Los Tribunales no son, por regla, una vía rápida o eficiente para dirimir conflictos políticos, cuesta creer que lo vayan a ser ahora. Lo que parece abrirse es otra impasse, a la espera de una negociación con los asambleístas, cometido entre desafiante e imposible. El gobernador Sergio Urribarri mantiene “líneas” de conversación con los asambleístas. En ellas fincan las tenues esperanzas del gobierno nacional para salir del enredo sin sentencias ni intervención de fuerzas de seguridad. Los precedentes son decepcionantes: ni Urribarri ni su predecesor Jorge Busti supieron (cuando tardíamente quisieron) acordar o conducir a la movida de Gualeguaychú.

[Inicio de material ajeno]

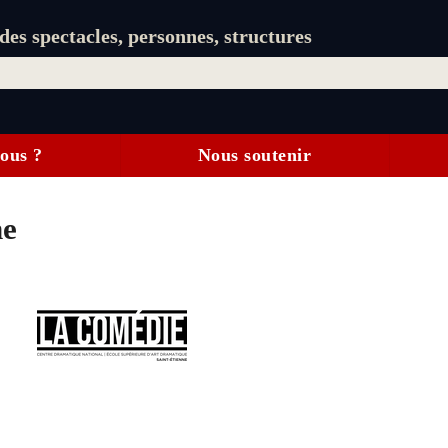
es spectacles, personnes, structures
ous ?
Nous soutenir
ne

Entre tanto, en otro terreno, el monitoreo conjunto impuesto por La Haya avanza menos de lo deseable. El gobierno uruguayo rehúsa que se implique a la pastera en la evaluación, manteniendo su extraterritorialidad a ultranza, incompatible con estudios serios. En la Rosada y en el Palacio San Martín prima la tesis de “darle tiempo al Pepe (Mujica)” aunque eventualmente se escuchan rezongos en susurro.

Así están las cosas siendo la noche del miércoles, con cambios relevantes que (da la impresión) no generarán soluciones ni convulsiones ni escenas de violencia en el corto plazo.